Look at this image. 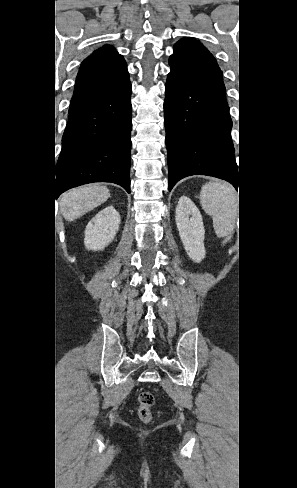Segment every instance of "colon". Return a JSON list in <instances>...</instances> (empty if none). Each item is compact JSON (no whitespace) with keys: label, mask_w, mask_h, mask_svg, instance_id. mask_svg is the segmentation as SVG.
I'll use <instances>...</instances> for the list:
<instances>
[{"label":"colon","mask_w":297,"mask_h":488,"mask_svg":"<svg viewBox=\"0 0 297 488\" xmlns=\"http://www.w3.org/2000/svg\"><path fill=\"white\" fill-rule=\"evenodd\" d=\"M138 402V417L144 423L150 422L153 416L152 408L155 403L154 395L148 391L141 392Z\"/></svg>","instance_id":"colon-1"}]
</instances>
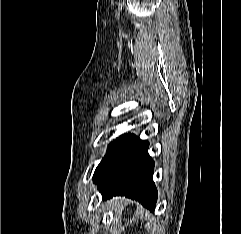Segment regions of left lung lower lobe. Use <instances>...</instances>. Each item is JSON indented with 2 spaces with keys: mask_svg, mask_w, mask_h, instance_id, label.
Masks as SVG:
<instances>
[{
  "mask_svg": "<svg viewBox=\"0 0 241 234\" xmlns=\"http://www.w3.org/2000/svg\"><path fill=\"white\" fill-rule=\"evenodd\" d=\"M148 142L124 134L111 145L93 178L103 199L125 195L150 210L155 209L157 189L152 179L154 163L147 153Z\"/></svg>",
  "mask_w": 241,
  "mask_h": 234,
  "instance_id": "1",
  "label": "left lung lower lobe"
}]
</instances>
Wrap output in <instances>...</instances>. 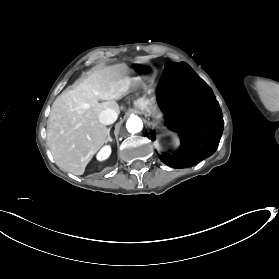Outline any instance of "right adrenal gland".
Returning a JSON list of instances; mask_svg holds the SVG:
<instances>
[{
    "label": "right adrenal gland",
    "instance_id": "right-adrenal-gland-1",
    "mask_svg": "<svg viewBox=\"0 0 279 279\" xmlns=\"http://www.w3.org/2000/svg\"><path fill=\"white\" fill-rule=\"evenodd\" d=\"M110 129H111V128H108V133H107V135H108V140L112 142L113 139L110 137Z\"/></svg>",
    "mask_w": 279,
    "mask_h": 279
}]
</instances>
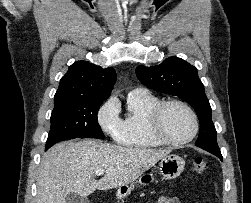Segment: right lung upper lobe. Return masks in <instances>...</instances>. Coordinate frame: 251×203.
<instances>
[{
    "mask_svg": "<svg viewBox=\"0 0 251 203\" xmlns=\"http://www.w3.org/2000/svg\"><path fill=\"white\" fill-rule=\"evenodd\" d=\"M116 73L86 61L72 64L61 78L54 96L55 106L80 100H105L110 96Z\"/></svg>",
    "mask_w": 251,
    "mask_h": 203,
    "instance_id": "1",
    "label": "right lung upper lobe"
}]
</instances>
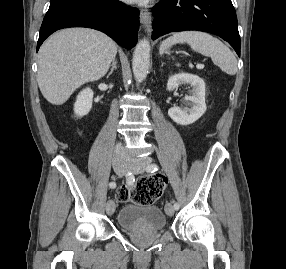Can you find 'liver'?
<instances>
[{"mask_svg":"<svg viewBox=\"0 0 286 269\" xmlns=\"http://www.w3.org/2000/svg\"><path fill=\"white\" fill-rule=\"evenodd\" d=\"M116 54V43L99 31L68 28L54 33L38 53L37 81L42 95L62 105L81 85L102 78Z\"/></svg>","mask_w":286,"mask_h":269,"instance_id":"liver-1","label":"liver"}]
</instances>
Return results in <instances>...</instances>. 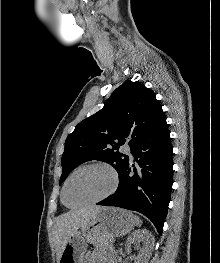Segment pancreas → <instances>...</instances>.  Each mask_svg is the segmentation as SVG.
Returning a JSON list of instances; mask_svg holds the SVG:
<instances>
[{"label": "pancreas", "instance_id": "pancreas-1", "mask_svg": "<svg viewBox=\"0 0 220 263\" xmlns=\"http://www.w3.org/2000/svg\"><path fill=\"white\" fill-rule=\"evenodd\" d=\"M92 244L96 245L95 242L91 241ZM97 246V245H96Z\"/></svg>", "mask_w": 220, "mask_h": 263}]
</instances>
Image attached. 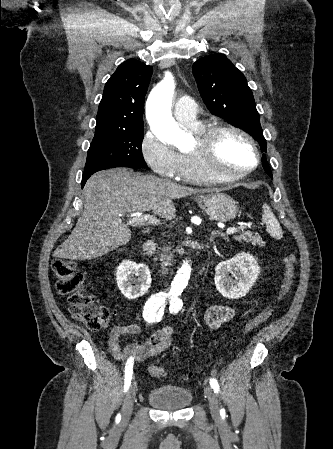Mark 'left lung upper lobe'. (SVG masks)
Here are the masks:
<instances>
[{"instance_id":"obj_1","label":"left lung upper lobe","mask_w":333,"mask_h":449,"mask_svg":"<svg viewBox=\"0 0 333 449\" xmlns=\"http://www.w3.org/2000/svg\"><path fill=\"white\" fill-rule=\"evenodd\" d=\"M192 70L209 111L241 127L260 144L262 152H266L259 113L244 75L219 53L197 60Z\"/></svg>"}]
</instances>
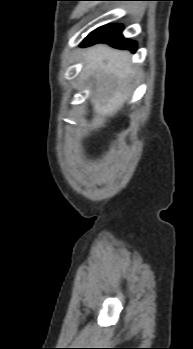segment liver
<instances>
[{
	"instance_id": "6515ba94",
	"label": "liver",
	"mask_w": 193,
	"mask_h": 349,
	"mask_svg": "<svg viewBox=\"0 0 193 349\" xmlns=\"http://www.w3.org/2000/svg\"><path fill=\"white\" fill-rule=\"evenodd\" d=\"M83 58L86 64L81 76L96 81L90 98L95 113L93 124L101 125L107 117L116 114L128 99L136 67L130 63L127 51L103 44L86 49Z\"/></svg>"
}]
</instances>
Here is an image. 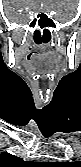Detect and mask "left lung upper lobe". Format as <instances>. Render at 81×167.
Listing matches in <instances>:
<instances>
[{
    "label": "left lung upper lobe",
    "mask_w": 81,
    "mask_h": 167,
    "mask_svg": "<svg viewBox=\"0 0 81 167\" xmlns=\"http://www.w3.org/2000/svg\"><path fill=\"white\" fill-rule=\"evenodd\" d=\"M57 166L67 167V166H69V162L60 163V165H57Z\"/></svg>",
    "instance_id": "left-lung-upper-lobe-1"
}]
</instances>
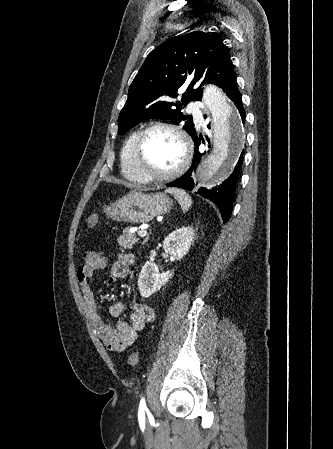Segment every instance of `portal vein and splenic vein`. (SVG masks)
<instances>
[{"label": "portal vein and splenic vein", "mask_w": 333, "mask_h": 449, "mask_svg": "<svg viewBox=\"0 0 333 449\" xmlns=\"http://www.w3.org/2000/svg\"><path fill=\"white\" fill-rule=\"evenodd\" d=\"M138 235L140 237H145L147 235V231H145V230L138 231Z\"/></svg>", "instance_id": "18ae733b"}]
</instances>
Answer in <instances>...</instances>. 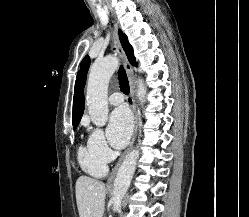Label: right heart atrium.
I'll list each match as a JSON object with an SVG mask.
<instances>
[{
  "label": "right heart atrium",
  "mask_w": 249,
  "mask_h": 217,
  "mask_svg": "<svg viewBox=\"0 0 249 217\" xmlns=\"http://www.w3.org/2000/svg\"><path fill=\"white\" fill-rule=\"evenodd\" d=\"M88 146L103 162H109L113 152L107 144L104 132L100 128H90Z\"/></svg>",
  "instance_id": "obj_1"
}]
</instances>
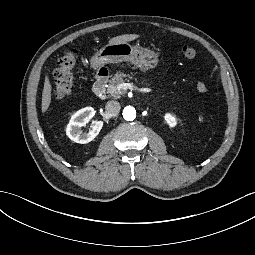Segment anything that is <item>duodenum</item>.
<instances>
[{"mask_svg": "<svg viewBox=\"0 0 255 255\" xmlns=\"http://www.w3.org/2000/svg\"><path fill=\"white\" fill-rule=\"evenodd\" d=\"M108 75V71L105 68H101L96 72L93 91L100 99H104L106 96Z\"/></svg>", "mask_w": 255, "mask_h": 255, "instance_id": "duodenum-1", "label": "duodenum"}]
</instances>
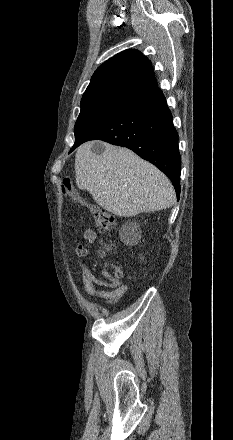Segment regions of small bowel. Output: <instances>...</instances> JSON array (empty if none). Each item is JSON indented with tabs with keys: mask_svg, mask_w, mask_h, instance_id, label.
I'll use <instances>...</instances> for the list:
<instances>
[{
	"mask_svg": "<svg viewBox=\"0 0 233 440\" xmlns=\"http://www.w3.org/2000/svg\"><path fill=\"white\" fill-rule=\"evenodd\" d=\"M83 239L84 242L75 247V254L78 257L89 254L90 245L96 240V233L87 229L83 233ZM80 271L85 291L91 296L103 298L106 304L117 303L128 290V287L121 282L112 284L110 281L98 279L85 265H80Z\"/></svg>",
	"mask_w": 233,
	"mask_h": 440,
	"instance_id": "1",
	"label": "small bowel"
}]
</instances>
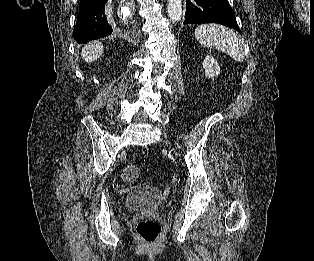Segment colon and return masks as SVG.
Returning <instances> with one entry per match:
<instances>
[{
    "instance_id": "5ec220e1",
    "label": "colon",
    "mask_w": 314,
    "mask_h": 261,
    "mask_svg": "<svg viewBox=\"0 0 314 261\" xmlns=\"http://www.w3.org/2000/svg\"><path fill=\"white\" fill-rule=\"evenodd\" d=\"M140 168L130 165L124 168L122 177L126 182H134L140 176ZM162 227L159 221L151 218L140 220L136 225V233L147 243L155 242L160 236Z\"/></svg>"
}]
</instances>
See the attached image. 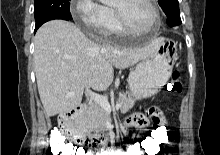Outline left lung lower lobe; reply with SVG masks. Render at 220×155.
Wrapping results in <instances>:
<instances>
[{"instance_id":"obj_1","label":"left lung lower lobe","mask_w":220,"mask_h":155,"mask_svg":"<svg viewBox=\"0 0 220 155\" xmlns=\"http://www.w3.org/2000/svg\"><path fill=\"white\" fill-rule=\"evenodd\" d=\"M167 24L170 27L180 25L181 24L180 14H175L167 17Z\"/></svg>"}]
</instances>
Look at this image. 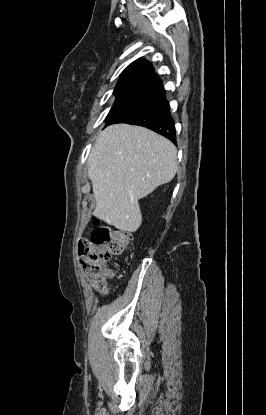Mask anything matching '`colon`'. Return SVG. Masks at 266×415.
<instances>
[{
    "label": "colon",
    "instance_id": "1",
    "mask_svg": "<svg viewBox=\"0 0 266 415\" xmlns=\"http://www.w3.org/2000/svg\"><path fill=\"white\" fill-rule=\"evenodd\" d=\"M94 229L89 239L79 242V255L84 275L94 288L105 294L108 291L106 277L109 275L107 263L111 257L123 253L132 236L123 230H113L94 221Z\"/></svg>",
    "mask_w": 266,
    "mask_h": 415
}]
</instances>
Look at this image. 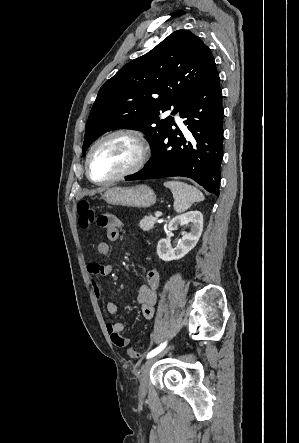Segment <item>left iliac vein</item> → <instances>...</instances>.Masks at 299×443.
<instances>
[{"label": "left iliac vein", "mask_w": 299, "mask_h": 443, "mask_svg": "<svg viewBox=\"0 0 299 443\" xmlns=\"http://www.w3.org/2000/svg\"><path fill=\"white\" fill-rule=\"evenodd\" d=\"M166 351L162 352L160 355L158 356H154L149 358L141 367V372H140V388H139V393L141 395H145L147 392V386H148V379H149V374H150V370L152 365L155 363V361L163 356L165 354Z\"/></svg>", "instance_id": "left-iliac-vein-1"}]
</instances>
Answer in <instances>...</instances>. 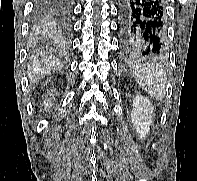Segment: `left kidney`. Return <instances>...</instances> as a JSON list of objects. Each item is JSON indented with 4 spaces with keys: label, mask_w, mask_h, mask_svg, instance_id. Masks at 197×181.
<instances>
[{
    "label": "left kidney",
    "mask_w": 197,
    "mask_h": 181,
    "mask_svg": "<svg viewBox=\"0 0 197 181\" xmlns=\"http://www.w3.org/2000/svg\"><path fill=\"white\" fill-rule=\"evenodd\" d=\"M131 122L140 138L146 137L152 124L153 107L151 102L143 96L136 95L133 100Z\"/></svg>",
    "instance_id": "left-kidney-1"
}]
</instances>
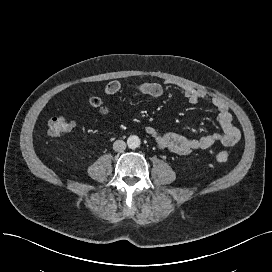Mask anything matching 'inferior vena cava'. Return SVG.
<instances>
[{"instance_id":"inferior-vena-cava-1","label":"inferior vena cava","mask_w":272,"mask_h":272,"mask_svg":"<svg viewBox=\"0 0 272 272\" xmlns=\"http://www.w3.org/2000/svg\"><path fill=\"white\" fill-rule=\"evenodd\" d=\"M113 149L115 151L121 152L126 149V143L123 140H116L113 143Z\"/></svg>"}]
</instances>
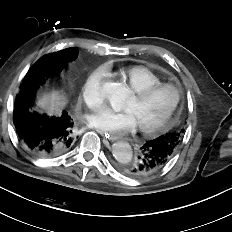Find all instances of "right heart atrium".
Returning <instances> with one entry per match:
<instances>
[{"label": "right heart atrium", "mask_w": 232, "mask_h": 232, "mask_svg": "<svg viewBox=\"0 0 232 232\" xmlns=\"http://www.w3.org/2000/svg\"><path fill=\"white\" fill-rule=\"evenodd\" d=\"M106 76V69L100 67L95 69L87 77L82 87V98L91 108L99 107L104 100L103 81Z\"/></svg>", "instance_id": "d8ad5b80"}]
</instances>
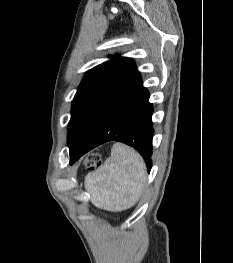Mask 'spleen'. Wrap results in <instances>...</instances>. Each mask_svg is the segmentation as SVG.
Listing matches in <instances>:
<instances>
[{
  "mask_svg": "<svg viewBox=\"0 0 233 263\" xmlns=\"http://www.w3.org/2000/svg\"><path fill=\"white\" fill-rule=\"evenodd\" d=\"M146 184V166L132 148L116 143L111 156L85 177L84 186L97 208L120 212L134 206Z\"/></svg>",
  "mask_w": 233,
  "mask_h": 263,
  "instance_id": "3e777b00",
  "label": "spleen"
}]
</instances>
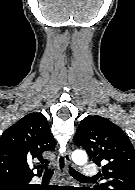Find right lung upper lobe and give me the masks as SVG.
Masks as SVG:
<instances>
[{
  "mask_svg": "<svg viewBox=\"0 0 135 190\" xmlns=\"http://www.w3.org/2000/svg\"><path fill=\"white\" fill-rule=\"evenodd\" d=\"M55 144L43 114L33 112L21 118L0 138V182L20 181L29 188L33 176L31 160L45 163L42 154L53 150Z\"/></svg>",
  "mask_w": 135,
  "mask_h": 190,
  "instance_id": "cb5924a9",
  "label": "right lung upper lobe"
}]
</instances>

※

_Task item_
Restate the lines above exactly, from the one bearing "Mask anything matching 'inferior" through the final line of the material, both included, omitting pictures.

_Response to this exercise_
Mask anything matching 'inferior vena cava'. Return SVG.
<instances>
[{"instance_id":"inferior-vena-cava-1","label":"inferior vena cava","mask_w":272,"mask_h":272,"mask_svg":"<svg viewBox=\"0 0 272 272\" xmlns=\"http://www.w3.org/2000/svg\"><path fill=\"white\" fill-rule=\"evenodd\" d=\"M113 149L115 151L121 152L126 149V143L123 140H116L113 143Z\"/></svg>"}]
</instances>
Find all instances of "right heart atrium".
Returning <instances> with one entry per match:
<instances>
[{"label": "right heart atrium", "mask_w": 232, "mask_h": 232, "mask_svg": "<svg viewBox=\"0 0 232 232\" xmlns=\"http://www.w3.org/2000/svg\"><path fill=\"white\" fill-rule=\"evenodd\" d=\"M106 76V69L100 67L95 69L87 77L82 87V98L91 108L99 107L104 100L103 81Z\"/></svg>", "instance_id": "d8ad5b80"}]
</instances>
Mask 'spleen'. Wrap results in <instances>...</instances>. Each mask_svg is the segmentation as SVG.
Listing matches in <instances>:
<instances>
[{
  "mask_svg": "<svg viewBox=\"0 0 233 263\" xmlns=\"http://www.w3.org/2000/svg\"><path fill=\"white\" fill-rule=\"evenodd\" d=\"M146 184V166L132 148L116 143L111 156L85 177L84 186L97 208L120 212L134 206Z\"/></svg>",
  "mask_w": 233,
  "mask_h": 263,
  "instance_id": "3e777b00",
  "label": "spleen"
}]
</instances>
Find right lung upper lobe and give me the masks as SVG.
Masks as SVG:
<instances>
[{
  "mask_svg": "<svg viewBox=\"0 0 135 190\" xmlns=\"http://www.w3.org/2000/svg\"><path fill=\"white\" fill-rule=\"evenodd\" d=\"M55 144L43 114L33 112L21 118L0 138V182L20 181L29 188L33 176L31 160L45 163L42 154L53 150Z\"/></svg>",
  "mask_w": 135,
  "mask_h": 190,
  "instance_id": "cb5924a9",
  "label": "right lung upper lobe"
}]
</instances>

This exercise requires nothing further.